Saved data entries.
>>>

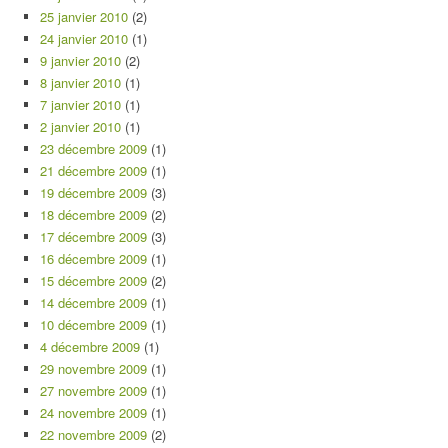
25 janvier 2010
(2)
24 janvier 2010
(1)
9 janvier 2010
(2)
8 janvier 2010
(1)
7 janvier 2010
(1)
2 janvier 2010
(1)
23 décembre 2009
(1)
21 décembre 2009
(1)
19 décembre 2009
(3)
18 décembre 2009
(2)
17 décembre 2009
(3)
16 décembre 2009
(1)
15 décembre 2009
(2)
14 décembre 2009
(1)
10 décembre 2009
(1)
4 décembre 2009
(1)
29 novembre 2009
(1)
27 novembre 2009
(1)
24 novembre 2009
(1)
22 novembre 2009
(2)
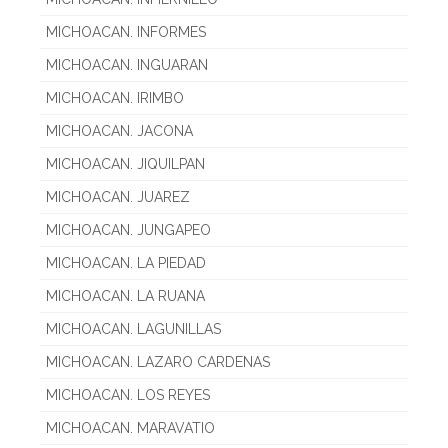
MICHOACAN. INFORMES
MICHOACAN. INGUARAN
MICHOACAN. IRIMBO
MICHOACAN. JACONA
MICHOACAN. JIQUILPAN
MICHOACAN. JUAREZ
MICHOACAN. JUNGAPEO
MICHOACAN. LA PIEDAD
MICHOACAN. LA RUANA
MICHOACAN. LAGUNILLAS
MICHOACAN. LAZARO CARDENAS
MICHOACAN. LOS REYES
MICHOACAN. MARAVATIO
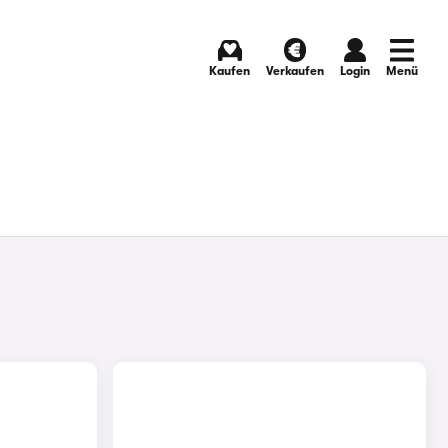
Kaufen
Verkaufen
Login
Menü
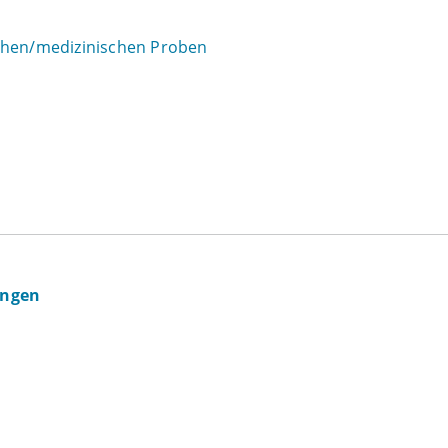
schen/medizinischen Proben
ingen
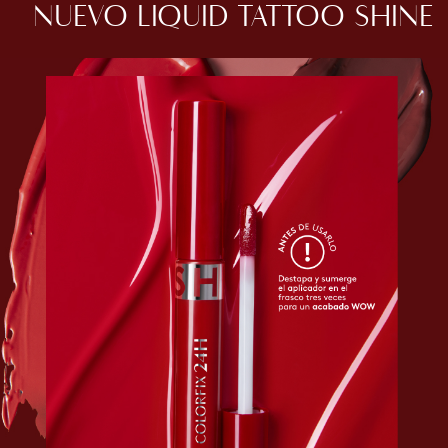
NUEVO LIQUID TATTOO SHINE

<<<

Your instructions. Which lines above contain the word "novembre"? Copy each one.

Written solution.
29 novembre 2009
27 novembre 2009
24 novembre 2009
22 novembre 2009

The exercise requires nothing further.